By Aminata Phidelia Allie
Alleged victim in the on-going rape trial of sacked deputy minister of education, Mahmoud Tarawally has narrated some grisly accounts to the High Court presided over by Justice Abdulai Cham on what allegedly transpired between them.
The disgraced minister was making his third appearance on four counts bordering on rape and assault.
The 24-year-old university student, who testified behind curtains, told the court that she was invited on 9 September last year by the then deputy minister to bring to his office her results and travel documents for an international scholarship.
At the office, she said the accused introduced her to the secretary of the scholarship programme as his younger sister, to his personal assistant and to a group of people and later told her to wait in his office.

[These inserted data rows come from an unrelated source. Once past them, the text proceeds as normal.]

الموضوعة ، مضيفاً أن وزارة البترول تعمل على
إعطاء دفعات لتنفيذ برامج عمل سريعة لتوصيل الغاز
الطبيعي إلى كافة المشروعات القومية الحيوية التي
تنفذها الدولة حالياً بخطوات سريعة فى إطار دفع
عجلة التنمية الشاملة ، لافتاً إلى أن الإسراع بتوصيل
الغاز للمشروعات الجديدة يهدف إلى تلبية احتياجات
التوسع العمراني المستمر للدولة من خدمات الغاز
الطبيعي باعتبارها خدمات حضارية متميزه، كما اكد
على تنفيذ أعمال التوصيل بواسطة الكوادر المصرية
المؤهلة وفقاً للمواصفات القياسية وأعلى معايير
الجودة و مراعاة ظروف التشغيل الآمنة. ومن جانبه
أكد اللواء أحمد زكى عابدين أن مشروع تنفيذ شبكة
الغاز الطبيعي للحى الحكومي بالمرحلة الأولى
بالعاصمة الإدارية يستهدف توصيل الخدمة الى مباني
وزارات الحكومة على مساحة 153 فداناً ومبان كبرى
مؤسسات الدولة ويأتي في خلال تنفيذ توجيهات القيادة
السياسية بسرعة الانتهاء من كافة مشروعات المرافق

“When I got tired of sitting in the office, I took the original documents and left but the minister followed me and offered me a ride which I accepted”, she said, adding that the accused firmly locked the car doors and instructed his driver not to let her out.
“He threatened to sack his driver if he let me out. He then took me to Kingtom instead of my home. Inside a room in the house at Handel Street, we ate the food he had bought on the way after which I made attempts to leave but he drew and pushed me into the bed, slapped me and forcefully had sex with me”, she testified.

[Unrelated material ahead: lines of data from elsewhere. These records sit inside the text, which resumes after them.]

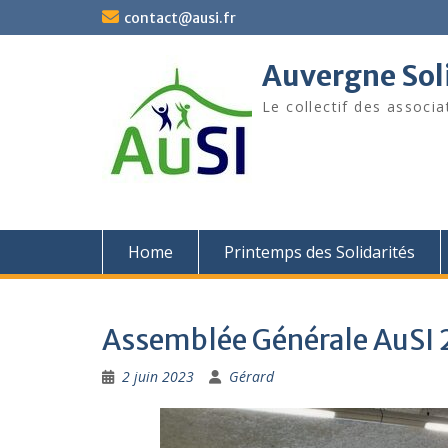
Skip
contact@ausi.fr
to
content
Auvergne Soli
Le collectif des associa
Home
Printemps des Solidarités
Assemblée Générale AuSI
2 juin 2023
Gérard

During preliminary investigations before magistrate Komba Kamanda of Court No. 2 in Freetown, the victim had also alleged that the minister promised to get her a car, a house, a shop and everything else she desired but that she had insisted on getting a scholarship to study abroad.
She had also claimed she didn’t fight when the minister asked her into the house where she was allegedly raped because “I didn’t want to create a scene, considering his status as a government minister and my friend’s boyfriend”.
Mahmoud Tarawallie was accused of rape in September of last year and was later sacked by the president. After spending sometime on remand at the Pademba Road Prison in Freetown, he was granted bail and the matter subsequently committed to the High Courts of Sierra Leone for proper trial.
He was granted bail after his first appearance before Justice Cham.
Meanwhile, defense lawyers could not go through with cross examination and the matter was therefore adjourned to April 3 this year.